[Opening Provided data section]

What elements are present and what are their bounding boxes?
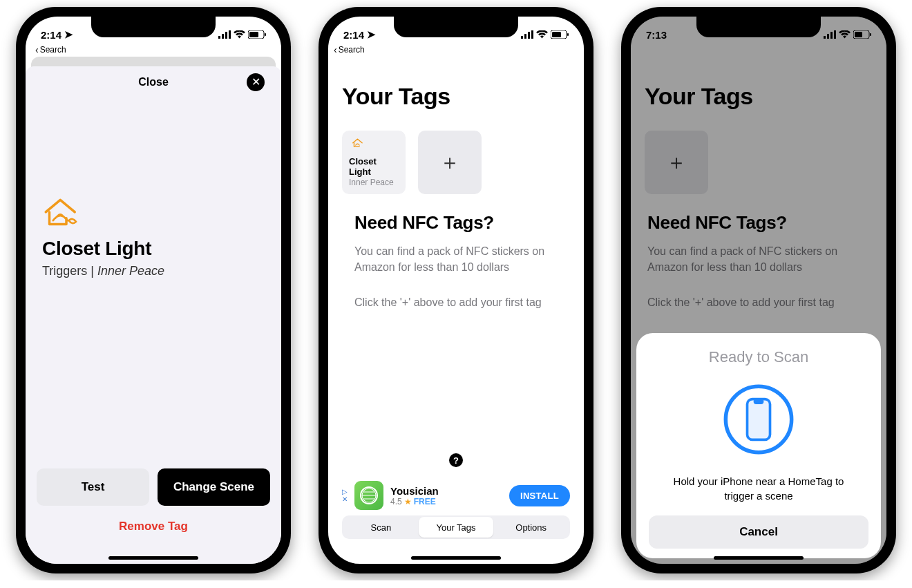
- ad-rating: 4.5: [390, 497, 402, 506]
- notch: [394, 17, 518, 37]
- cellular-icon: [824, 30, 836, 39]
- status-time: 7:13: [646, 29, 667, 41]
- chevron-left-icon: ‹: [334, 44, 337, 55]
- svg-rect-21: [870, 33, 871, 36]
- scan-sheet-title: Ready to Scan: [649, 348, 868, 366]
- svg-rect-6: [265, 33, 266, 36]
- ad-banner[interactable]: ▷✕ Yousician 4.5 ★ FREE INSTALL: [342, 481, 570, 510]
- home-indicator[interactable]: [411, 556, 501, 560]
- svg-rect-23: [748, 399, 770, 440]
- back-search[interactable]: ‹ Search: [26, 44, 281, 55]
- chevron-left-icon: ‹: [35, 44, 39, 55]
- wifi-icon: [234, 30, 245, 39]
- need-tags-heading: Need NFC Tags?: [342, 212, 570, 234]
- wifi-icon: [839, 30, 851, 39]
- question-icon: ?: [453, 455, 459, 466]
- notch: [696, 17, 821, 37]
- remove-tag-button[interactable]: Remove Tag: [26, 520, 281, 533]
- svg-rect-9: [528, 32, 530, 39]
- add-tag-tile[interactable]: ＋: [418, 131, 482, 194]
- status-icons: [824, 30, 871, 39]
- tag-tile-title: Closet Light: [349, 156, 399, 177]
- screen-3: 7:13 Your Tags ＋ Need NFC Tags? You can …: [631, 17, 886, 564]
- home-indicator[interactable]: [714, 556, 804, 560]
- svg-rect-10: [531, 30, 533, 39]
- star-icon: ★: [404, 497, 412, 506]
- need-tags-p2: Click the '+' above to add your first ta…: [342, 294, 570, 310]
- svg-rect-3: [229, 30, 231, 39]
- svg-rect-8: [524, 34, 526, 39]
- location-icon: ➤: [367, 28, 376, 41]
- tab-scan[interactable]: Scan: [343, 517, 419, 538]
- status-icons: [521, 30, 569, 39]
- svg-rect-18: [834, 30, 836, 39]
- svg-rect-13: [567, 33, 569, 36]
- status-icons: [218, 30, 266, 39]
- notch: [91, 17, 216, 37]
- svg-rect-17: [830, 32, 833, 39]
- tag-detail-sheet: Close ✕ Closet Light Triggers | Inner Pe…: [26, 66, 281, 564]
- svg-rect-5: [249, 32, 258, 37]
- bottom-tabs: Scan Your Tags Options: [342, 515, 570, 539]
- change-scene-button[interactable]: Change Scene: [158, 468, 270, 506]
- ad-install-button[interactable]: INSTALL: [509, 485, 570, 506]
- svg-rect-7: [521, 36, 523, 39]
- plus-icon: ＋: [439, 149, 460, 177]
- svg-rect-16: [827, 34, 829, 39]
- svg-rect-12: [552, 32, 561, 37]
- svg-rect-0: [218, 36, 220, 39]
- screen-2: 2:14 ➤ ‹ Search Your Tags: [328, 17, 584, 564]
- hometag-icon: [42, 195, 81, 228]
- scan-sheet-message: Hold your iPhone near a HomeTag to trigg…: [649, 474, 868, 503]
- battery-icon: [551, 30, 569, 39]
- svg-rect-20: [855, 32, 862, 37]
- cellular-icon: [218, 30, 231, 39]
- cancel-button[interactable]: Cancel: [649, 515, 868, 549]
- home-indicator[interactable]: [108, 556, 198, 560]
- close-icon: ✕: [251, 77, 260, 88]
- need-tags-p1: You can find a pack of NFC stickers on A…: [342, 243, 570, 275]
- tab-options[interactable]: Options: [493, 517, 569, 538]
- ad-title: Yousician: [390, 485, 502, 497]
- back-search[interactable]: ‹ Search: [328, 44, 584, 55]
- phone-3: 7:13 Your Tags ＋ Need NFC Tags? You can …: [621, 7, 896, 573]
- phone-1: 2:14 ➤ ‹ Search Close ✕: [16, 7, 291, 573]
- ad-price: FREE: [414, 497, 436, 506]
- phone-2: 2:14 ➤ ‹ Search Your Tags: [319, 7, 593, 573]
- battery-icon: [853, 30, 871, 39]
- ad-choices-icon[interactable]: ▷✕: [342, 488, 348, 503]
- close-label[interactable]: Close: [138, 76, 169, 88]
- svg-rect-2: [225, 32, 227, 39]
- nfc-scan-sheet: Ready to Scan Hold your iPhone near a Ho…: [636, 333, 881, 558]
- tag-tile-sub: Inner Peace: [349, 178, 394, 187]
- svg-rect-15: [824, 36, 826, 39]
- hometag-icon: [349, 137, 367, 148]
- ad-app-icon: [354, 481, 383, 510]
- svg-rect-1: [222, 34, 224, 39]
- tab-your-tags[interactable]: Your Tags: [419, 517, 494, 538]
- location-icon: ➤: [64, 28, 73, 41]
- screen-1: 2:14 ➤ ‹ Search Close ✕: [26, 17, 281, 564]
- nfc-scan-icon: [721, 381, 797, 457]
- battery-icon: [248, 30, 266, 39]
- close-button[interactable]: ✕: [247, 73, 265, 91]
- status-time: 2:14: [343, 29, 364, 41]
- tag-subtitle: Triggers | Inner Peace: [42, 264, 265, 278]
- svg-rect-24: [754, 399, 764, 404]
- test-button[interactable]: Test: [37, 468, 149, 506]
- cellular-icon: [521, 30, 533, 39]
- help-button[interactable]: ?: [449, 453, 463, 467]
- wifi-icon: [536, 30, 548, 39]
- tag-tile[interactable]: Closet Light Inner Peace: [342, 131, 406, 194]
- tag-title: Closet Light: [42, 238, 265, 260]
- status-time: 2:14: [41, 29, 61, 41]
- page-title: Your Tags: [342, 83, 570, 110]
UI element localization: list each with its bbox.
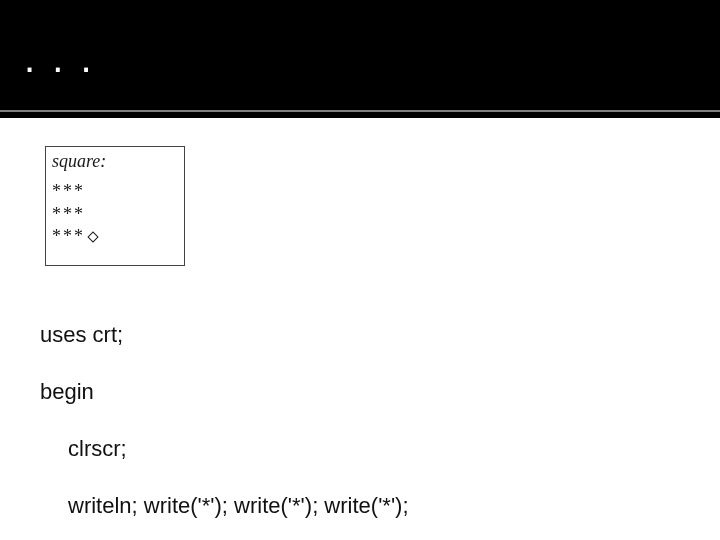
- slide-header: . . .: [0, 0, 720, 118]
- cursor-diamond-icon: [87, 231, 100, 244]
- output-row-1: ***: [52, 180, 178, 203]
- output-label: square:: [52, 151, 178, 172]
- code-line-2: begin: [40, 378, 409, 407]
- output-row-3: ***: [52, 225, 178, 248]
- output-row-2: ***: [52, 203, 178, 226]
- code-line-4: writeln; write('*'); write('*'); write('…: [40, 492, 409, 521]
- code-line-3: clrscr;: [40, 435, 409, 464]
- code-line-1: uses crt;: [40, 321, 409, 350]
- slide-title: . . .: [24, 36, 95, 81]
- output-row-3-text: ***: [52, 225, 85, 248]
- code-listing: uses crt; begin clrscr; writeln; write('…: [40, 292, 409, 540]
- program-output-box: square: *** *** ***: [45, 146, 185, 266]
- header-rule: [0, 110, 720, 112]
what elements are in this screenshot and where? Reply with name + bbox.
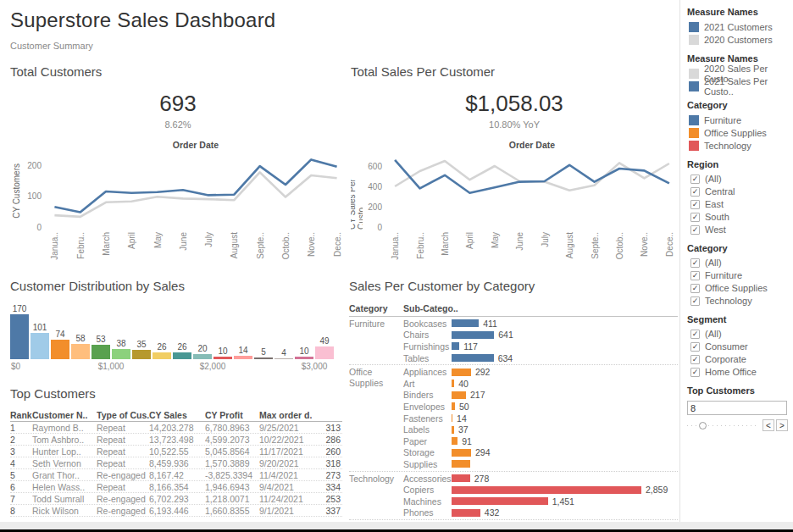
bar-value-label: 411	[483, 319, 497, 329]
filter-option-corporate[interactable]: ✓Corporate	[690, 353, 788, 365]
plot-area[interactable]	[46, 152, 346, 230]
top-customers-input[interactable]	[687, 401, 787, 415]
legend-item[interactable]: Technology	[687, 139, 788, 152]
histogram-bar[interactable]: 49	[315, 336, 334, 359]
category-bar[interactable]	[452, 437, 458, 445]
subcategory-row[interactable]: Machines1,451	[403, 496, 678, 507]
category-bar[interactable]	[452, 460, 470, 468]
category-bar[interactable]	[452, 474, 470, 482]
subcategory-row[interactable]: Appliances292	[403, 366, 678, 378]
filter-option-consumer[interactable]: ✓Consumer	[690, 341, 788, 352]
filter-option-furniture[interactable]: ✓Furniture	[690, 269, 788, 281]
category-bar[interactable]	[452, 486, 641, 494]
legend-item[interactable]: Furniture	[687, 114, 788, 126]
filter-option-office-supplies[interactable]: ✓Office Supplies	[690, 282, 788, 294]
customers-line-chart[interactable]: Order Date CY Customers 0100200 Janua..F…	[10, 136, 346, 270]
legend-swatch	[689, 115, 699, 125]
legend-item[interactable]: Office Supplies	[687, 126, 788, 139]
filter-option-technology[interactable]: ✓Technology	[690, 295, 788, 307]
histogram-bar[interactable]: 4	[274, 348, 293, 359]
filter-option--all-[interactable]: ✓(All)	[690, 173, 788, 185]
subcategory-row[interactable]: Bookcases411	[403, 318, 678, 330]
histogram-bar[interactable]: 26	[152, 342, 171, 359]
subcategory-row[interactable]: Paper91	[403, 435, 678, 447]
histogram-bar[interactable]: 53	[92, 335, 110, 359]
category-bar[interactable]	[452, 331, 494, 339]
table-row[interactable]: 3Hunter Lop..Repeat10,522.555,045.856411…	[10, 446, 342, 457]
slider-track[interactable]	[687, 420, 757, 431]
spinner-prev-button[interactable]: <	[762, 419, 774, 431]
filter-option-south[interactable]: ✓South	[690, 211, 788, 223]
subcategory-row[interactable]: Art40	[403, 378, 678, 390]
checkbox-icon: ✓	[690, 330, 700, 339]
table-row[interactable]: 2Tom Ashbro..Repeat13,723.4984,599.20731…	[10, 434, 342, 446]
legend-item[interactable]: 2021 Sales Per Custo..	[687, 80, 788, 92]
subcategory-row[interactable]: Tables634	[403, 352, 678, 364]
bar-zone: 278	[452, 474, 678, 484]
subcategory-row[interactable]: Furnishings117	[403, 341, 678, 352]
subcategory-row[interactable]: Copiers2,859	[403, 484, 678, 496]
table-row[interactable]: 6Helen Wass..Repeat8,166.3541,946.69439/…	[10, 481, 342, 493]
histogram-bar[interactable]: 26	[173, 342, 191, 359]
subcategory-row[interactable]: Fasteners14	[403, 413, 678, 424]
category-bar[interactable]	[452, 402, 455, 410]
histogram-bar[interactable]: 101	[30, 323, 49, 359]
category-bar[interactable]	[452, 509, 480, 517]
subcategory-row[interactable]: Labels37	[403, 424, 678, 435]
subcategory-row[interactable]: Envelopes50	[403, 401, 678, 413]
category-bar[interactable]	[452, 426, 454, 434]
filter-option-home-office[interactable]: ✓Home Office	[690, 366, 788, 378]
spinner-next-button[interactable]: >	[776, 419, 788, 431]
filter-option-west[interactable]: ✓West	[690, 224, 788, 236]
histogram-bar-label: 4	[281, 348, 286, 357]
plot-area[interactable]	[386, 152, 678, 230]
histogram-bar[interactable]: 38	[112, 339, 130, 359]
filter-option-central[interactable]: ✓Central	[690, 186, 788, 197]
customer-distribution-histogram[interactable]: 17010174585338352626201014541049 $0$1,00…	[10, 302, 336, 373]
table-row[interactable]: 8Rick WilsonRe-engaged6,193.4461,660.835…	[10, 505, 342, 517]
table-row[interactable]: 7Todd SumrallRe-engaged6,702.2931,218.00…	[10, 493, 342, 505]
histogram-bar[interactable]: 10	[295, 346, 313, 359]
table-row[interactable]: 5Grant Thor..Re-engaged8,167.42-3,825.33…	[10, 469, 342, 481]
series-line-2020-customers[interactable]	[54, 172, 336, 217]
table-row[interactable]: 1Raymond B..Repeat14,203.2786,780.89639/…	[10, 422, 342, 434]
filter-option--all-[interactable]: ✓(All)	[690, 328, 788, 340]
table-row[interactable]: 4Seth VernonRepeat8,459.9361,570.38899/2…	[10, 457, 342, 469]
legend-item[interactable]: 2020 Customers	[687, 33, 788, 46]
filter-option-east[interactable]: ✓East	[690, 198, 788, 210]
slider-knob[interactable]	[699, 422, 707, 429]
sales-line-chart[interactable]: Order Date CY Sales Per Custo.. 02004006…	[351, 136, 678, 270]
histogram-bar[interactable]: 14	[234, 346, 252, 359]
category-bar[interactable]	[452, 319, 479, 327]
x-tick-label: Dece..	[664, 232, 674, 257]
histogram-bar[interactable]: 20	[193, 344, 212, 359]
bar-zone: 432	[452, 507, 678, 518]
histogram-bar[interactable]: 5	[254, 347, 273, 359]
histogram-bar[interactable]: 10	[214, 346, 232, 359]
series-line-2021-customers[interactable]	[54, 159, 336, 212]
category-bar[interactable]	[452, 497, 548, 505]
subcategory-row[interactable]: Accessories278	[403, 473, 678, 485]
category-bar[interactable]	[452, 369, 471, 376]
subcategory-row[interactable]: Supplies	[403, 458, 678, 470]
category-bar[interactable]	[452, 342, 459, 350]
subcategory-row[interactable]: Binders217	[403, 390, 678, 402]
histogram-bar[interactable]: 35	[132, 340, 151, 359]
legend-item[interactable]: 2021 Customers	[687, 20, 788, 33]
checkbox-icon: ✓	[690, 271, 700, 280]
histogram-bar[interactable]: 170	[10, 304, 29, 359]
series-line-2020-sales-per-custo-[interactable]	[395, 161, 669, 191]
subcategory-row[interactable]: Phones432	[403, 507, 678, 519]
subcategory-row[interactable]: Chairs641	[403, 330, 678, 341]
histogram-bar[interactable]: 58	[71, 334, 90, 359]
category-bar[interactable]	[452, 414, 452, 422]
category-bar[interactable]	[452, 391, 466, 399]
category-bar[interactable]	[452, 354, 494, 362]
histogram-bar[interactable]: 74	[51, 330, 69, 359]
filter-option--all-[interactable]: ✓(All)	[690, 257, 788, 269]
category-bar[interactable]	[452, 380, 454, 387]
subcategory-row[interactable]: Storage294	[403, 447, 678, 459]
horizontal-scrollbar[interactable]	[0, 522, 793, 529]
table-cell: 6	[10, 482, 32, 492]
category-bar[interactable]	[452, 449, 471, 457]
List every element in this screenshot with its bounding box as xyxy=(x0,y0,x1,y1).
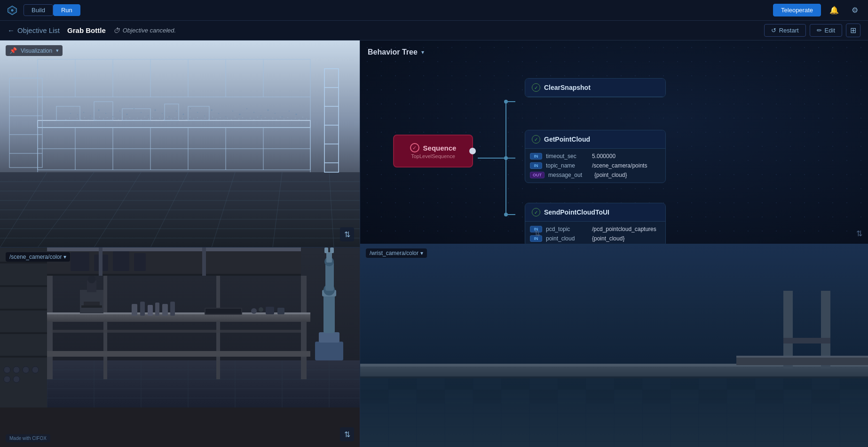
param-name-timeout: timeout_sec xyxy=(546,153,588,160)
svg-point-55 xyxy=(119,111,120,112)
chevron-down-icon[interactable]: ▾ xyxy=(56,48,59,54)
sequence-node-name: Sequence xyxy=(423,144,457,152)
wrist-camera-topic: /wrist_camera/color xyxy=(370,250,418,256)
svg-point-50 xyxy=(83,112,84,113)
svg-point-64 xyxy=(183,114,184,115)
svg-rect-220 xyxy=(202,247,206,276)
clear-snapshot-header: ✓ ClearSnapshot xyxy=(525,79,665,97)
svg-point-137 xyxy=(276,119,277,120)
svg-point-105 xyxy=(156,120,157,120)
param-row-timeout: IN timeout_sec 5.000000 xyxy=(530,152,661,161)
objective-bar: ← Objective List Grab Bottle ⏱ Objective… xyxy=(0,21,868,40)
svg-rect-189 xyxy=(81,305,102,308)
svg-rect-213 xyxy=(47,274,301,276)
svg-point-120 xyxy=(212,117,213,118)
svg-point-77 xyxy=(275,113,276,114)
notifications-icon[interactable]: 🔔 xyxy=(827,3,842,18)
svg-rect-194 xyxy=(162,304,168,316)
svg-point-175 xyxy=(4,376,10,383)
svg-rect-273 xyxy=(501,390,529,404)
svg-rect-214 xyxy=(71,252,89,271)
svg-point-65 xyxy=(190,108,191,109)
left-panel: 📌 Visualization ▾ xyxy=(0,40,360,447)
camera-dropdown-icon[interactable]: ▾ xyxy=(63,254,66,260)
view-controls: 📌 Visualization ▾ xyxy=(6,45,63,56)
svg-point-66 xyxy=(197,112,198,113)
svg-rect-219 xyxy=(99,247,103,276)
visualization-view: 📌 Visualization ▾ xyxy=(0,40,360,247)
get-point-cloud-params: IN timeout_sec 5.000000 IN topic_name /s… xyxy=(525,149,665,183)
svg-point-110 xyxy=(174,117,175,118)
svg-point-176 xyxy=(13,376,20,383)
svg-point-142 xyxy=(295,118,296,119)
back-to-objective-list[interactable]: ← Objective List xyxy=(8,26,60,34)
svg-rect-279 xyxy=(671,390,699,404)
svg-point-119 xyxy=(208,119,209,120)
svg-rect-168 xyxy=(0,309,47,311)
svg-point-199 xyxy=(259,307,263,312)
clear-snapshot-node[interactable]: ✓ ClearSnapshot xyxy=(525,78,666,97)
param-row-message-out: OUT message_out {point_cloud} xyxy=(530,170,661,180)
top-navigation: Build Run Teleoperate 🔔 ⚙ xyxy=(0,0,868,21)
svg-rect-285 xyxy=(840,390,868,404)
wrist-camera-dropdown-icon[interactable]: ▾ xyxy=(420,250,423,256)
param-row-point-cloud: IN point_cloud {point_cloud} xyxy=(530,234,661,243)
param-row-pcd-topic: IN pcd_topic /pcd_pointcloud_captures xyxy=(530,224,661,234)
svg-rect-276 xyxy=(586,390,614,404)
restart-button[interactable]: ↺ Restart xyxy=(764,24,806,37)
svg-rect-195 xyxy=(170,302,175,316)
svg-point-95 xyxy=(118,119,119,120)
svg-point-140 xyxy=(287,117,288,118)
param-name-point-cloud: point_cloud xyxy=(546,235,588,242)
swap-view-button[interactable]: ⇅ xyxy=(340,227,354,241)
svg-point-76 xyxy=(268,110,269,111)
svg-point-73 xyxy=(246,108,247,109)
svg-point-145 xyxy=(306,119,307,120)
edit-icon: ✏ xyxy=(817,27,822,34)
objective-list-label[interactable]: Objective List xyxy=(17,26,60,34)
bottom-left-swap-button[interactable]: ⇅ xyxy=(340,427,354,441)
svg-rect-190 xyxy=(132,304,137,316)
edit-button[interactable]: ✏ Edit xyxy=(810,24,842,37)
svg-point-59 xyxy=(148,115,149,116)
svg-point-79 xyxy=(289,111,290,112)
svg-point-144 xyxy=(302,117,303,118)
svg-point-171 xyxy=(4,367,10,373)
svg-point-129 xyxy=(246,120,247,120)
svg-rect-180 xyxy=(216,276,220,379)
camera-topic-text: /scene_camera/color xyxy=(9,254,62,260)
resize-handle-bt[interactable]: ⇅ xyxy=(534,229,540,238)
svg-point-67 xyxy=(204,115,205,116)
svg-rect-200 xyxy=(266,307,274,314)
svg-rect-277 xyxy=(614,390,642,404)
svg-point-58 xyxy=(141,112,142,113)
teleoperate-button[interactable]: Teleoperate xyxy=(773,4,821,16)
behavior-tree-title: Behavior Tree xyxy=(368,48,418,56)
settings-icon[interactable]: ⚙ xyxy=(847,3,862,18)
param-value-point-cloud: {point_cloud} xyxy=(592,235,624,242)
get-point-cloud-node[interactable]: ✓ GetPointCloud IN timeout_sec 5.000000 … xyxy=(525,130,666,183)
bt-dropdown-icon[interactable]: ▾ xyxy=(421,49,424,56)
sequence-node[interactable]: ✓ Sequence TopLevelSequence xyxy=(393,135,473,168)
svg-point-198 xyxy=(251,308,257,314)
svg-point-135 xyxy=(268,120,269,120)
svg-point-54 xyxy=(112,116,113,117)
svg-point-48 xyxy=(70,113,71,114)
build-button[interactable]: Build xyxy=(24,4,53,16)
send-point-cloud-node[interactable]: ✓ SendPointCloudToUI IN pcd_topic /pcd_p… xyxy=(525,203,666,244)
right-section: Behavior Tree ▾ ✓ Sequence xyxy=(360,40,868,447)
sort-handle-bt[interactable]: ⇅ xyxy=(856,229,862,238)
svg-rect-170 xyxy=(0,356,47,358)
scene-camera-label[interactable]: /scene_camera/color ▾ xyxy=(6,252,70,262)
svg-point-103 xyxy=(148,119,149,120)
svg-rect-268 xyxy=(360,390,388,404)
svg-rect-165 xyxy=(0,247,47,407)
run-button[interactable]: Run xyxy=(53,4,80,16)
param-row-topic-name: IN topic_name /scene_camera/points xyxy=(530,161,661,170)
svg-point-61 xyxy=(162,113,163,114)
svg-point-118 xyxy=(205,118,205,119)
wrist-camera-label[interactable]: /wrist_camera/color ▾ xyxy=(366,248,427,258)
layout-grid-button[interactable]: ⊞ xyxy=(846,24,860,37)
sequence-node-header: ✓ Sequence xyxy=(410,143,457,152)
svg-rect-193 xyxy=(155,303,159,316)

[Closing Provided data section]

#### Instructions for the task:
Determine the number of lines above that include the word "screenshot"; the reply is that number only.

#### Solution to this task:
2